Amazon.com Review
In
Reason for Hope, her spiritual autobiography, Jane Goodall writes of how as a girl "the Holocaust dramatically introduced me to the age-old problem of good and evil. This was not an abstract theological problem in 1945; it was a very real question that we had to face as the horror stories mounted."
Years later, she was brought face to face with another dreadful situation: the way chimpanzees are treated by human beings, their closest relatives. Goodall was so shocked by what she learned that she stopped doing field work and now devotes her formidable energy and determination to chimpanzee welfare and conservation.

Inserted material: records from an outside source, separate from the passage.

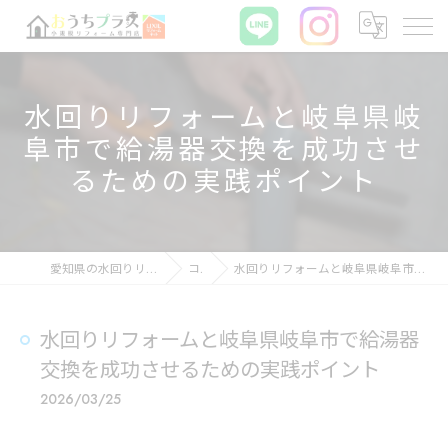
水回りリフォームと岐阜県岐
阜市で給湯器交換を成功させ
るための実践ポイント
愛知県の水回りリフォームならおうちプラス
コラム
水回りリフォームと岐阜県岐阜市で給湯器交換を成功させるための実践ポイント
水回りリフォームと岐阜県岐阜市で給湯器
交換を成功させるための実践ポイント
2026/03/25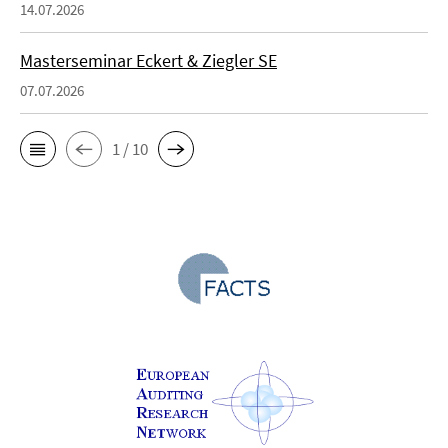
14.07.2026
Masterseminar Eckert & Ziegler SE
07.07.2026
1 / 10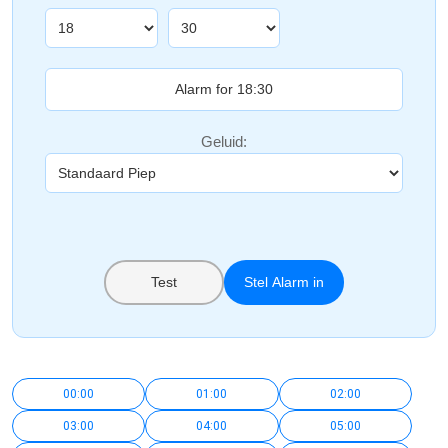
Geluid:
Test
Stel Alarm in
00:00
01:00
02:00
03:00
04:00
05:00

From the forest world where Goodall had conducted decades of groundbreaking research on chimpanzee behavior, captive chimps enter "a world of steel bars and heavy chains, beatings and painful medical procedures, solitary confinement and taunting, jeering crowds of ignorant people." To educate her fellow humans about these conditions, Goodall knew that a picture would be worth much than a thousand words. She joined forces with nature photographer Mike Nichols, who had worked with George Schaller on Gorilla: Struggle for Survival in the Virungas. Nichols's photos bring the beauty of the chimpanzees' natural environment and their lives in captivity into soul-searing contrast. Together with Goodall's prose, which is forceful without being overblown, they make an unforgettable, motivating document. --Mary Ellen Curtin
From Library Journal
After studying chimpanzees in Tanzania for 30 years, ethologist Goodall has developed a passion for the conservation of chimpanzee habitat as well as for the humane treatment of captive primates. Using photos of chimpanzees in the wild and in captivity in conjunction with commentary summarizing the physical, emotional, and intellectual similarities of humans and their closest genetic relative, Goodall and National Geographic photographer Nichols serve as advocates for a species unable to speak for itself. The book is filled with over 100 remarkable color photographs in a format similar to Nichols's The Great Apes: Between Two Worlds and Frans de Waal and Frans Lanting's Bonobo: The Forgotten Ape (LJ 2/1/97). It also contains a list of sanctuaries supported by the Jane Goodall Institute for the care of chimpanzees that are unable to be introduced back into the wild. Recommended for larger collections.ARaymond Hamel, Wisconsin Regional Primate Research Ctr. Lib., Madison
Copyright 1999 Reed Business Information, Inc.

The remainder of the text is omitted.